__THE TASK__.
The answer should consist of each line from the data below that includes "working".

(Stored data entries)
——
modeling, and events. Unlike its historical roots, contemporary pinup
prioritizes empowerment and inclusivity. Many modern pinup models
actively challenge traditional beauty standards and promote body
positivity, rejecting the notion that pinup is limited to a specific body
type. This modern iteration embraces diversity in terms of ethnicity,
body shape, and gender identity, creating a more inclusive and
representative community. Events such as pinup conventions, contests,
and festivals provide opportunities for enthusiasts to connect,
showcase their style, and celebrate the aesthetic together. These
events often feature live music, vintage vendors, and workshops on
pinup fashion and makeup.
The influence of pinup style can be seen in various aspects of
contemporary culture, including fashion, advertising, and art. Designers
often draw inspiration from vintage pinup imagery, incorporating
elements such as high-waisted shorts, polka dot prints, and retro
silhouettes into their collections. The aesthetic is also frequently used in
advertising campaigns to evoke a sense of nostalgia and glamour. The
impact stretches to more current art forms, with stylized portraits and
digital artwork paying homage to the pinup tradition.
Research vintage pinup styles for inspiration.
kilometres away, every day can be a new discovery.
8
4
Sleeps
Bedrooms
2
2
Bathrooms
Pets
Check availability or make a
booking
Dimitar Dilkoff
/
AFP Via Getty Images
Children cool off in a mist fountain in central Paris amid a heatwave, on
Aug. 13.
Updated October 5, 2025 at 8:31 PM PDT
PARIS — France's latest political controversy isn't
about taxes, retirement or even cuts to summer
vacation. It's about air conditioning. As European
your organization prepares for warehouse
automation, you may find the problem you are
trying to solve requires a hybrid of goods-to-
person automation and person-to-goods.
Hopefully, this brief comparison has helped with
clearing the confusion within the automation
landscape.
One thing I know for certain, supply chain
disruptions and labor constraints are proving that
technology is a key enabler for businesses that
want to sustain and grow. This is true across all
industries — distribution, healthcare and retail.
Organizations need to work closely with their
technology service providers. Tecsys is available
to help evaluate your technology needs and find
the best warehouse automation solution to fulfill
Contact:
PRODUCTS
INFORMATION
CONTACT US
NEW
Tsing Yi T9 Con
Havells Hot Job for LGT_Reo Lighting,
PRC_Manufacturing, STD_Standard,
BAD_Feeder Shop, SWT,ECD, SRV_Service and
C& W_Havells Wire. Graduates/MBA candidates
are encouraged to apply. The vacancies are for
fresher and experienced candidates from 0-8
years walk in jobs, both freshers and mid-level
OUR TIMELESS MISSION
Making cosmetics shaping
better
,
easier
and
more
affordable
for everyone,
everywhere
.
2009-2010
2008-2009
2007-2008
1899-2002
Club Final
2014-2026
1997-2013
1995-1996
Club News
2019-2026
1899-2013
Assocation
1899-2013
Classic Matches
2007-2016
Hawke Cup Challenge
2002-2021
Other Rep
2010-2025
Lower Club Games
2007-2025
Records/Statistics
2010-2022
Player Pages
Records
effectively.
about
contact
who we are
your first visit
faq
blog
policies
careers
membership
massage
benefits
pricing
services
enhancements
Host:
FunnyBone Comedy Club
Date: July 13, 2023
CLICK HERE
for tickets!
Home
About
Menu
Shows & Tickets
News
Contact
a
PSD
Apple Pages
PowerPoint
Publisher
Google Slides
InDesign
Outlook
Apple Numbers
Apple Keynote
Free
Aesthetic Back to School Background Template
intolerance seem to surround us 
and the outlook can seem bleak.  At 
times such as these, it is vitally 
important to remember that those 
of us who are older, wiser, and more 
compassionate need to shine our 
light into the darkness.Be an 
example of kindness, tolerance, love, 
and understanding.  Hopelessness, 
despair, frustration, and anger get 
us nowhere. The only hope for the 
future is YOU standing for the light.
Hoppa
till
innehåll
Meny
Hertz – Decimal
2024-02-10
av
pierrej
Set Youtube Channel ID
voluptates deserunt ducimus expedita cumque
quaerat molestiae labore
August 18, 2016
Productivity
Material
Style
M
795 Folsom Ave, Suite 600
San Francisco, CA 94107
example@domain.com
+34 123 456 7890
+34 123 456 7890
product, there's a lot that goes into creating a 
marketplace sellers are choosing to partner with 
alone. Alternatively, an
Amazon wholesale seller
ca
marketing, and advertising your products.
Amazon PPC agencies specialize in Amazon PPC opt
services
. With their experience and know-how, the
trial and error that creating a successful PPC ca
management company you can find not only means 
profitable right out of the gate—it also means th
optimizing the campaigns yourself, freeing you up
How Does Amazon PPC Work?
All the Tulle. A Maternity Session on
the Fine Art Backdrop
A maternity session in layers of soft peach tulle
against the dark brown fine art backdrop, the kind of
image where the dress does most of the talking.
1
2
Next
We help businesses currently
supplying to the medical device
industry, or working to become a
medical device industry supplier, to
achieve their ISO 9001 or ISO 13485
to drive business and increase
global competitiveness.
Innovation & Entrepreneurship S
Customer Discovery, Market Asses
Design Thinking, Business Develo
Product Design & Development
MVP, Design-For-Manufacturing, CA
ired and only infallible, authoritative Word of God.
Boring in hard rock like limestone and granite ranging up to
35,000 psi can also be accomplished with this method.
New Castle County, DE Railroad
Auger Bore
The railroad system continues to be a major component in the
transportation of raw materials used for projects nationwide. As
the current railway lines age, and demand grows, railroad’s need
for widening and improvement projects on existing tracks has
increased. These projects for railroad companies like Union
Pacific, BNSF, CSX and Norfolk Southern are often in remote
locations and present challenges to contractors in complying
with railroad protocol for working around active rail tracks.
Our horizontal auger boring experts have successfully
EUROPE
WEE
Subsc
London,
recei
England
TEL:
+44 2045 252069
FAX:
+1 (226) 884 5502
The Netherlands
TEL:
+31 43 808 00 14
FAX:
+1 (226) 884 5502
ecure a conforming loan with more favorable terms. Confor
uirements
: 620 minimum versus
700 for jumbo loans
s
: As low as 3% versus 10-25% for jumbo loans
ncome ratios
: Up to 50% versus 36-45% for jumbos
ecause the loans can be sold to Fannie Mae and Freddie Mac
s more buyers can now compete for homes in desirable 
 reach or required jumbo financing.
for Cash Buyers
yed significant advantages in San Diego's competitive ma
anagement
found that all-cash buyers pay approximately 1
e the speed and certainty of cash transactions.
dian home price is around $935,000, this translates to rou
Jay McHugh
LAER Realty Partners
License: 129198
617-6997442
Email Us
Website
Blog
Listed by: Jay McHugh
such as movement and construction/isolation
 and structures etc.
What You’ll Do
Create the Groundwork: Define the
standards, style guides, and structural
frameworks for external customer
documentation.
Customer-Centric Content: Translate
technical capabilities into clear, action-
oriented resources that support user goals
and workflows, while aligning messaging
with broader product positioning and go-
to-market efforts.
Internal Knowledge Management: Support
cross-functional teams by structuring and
——
__SOLUTION FOR THIS PROBLEM__.
industry, or working to become a
with railroad protocol for working around active rail tracks.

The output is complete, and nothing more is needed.